Gov. Mead Says Social Issue Bills Detract From Education Legislation
A bill to prohibit a person from using public restrooms not designated for their person's sex would undermine the work of school districts, take a lot of valuable time, and run counter to Wyoming values, Gov. Matt Mead said Thursday.
"Wyoming always wants to be recognized as a state that respects the rights of all people, gay and transgender, (and) respects the religious liberties and rights of people," Mead said after signing a proclamation in support of the Wyoming Rescue Mission’s work with the homeless in Casper.
House Bill 244 would make it a crime for anyone to use a public restroom or changing room that is not designated for that person’s sex. It would restrict facility use based upon “the person’s sex identified at birth by the person’s anatomy.”
But the results of that bill would run counter to the efforts of school officials who work with transgender students and their families to thwart bullying, Mead said. "We don't want our kids bullied if they are gay or transgender or for any other reasons."
Mead also disagreed with the intent of House Bill 135, the Government Non-Discrimination Act, which its sponsors withdrew Thursday afternoon. It's proponents said it would protect the religious rights of people who believe in traditional marriage.
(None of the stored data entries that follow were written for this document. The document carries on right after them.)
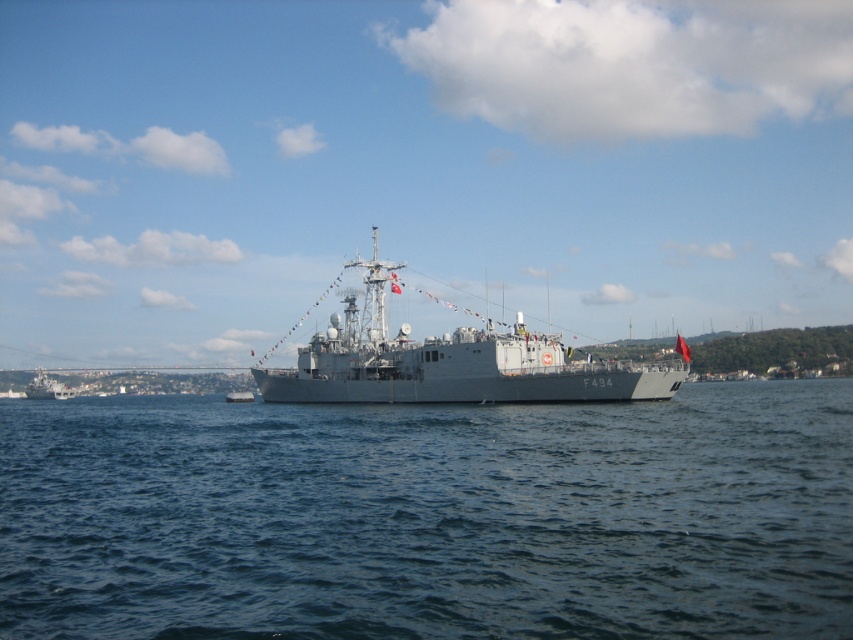 You are standing on the deck of the naval ship F494 and want to reach the point marked at coordinate (624, 374) on the ship. If your maximum reach is 160 feet, can you comfortably extend your arm to touch that point without moving your feet?

The point at coordinate (624, 374) is 168.53 feet away from the viewer. Since your maximum reach is 160 feet, you cannot comfortably extend your arm to touch that point without moving your feet.

You are an observer on the naval ship F494. You want to locate the blue water at center. Where should you look in terms of coordinates?

The blue water at center is located at coordinates point [430,516].

Based on the scene description, where exactly is the blue water at center located in the image?

The blue water at center is located at point (430, 516).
It's critics called it one of the most anti-LGBT pieces of legislation in the country.
Social issue bills such as these, Mead said, detract from what the Legislature's main job should be this session,
"We should focus on education, we should focus on 'are we taking care of our seniors' or 'what are we doing on roads,'" he said.
"These issues that we're talking about, they tend to take a tremendous amount of time, cause a lot of angst, and as you've seen them come up before they generally don't reach the end anyway," Mead said. "If you're spending five days on that, that's five days we're spending trying to figure out how to make sure we have a great education system in our state."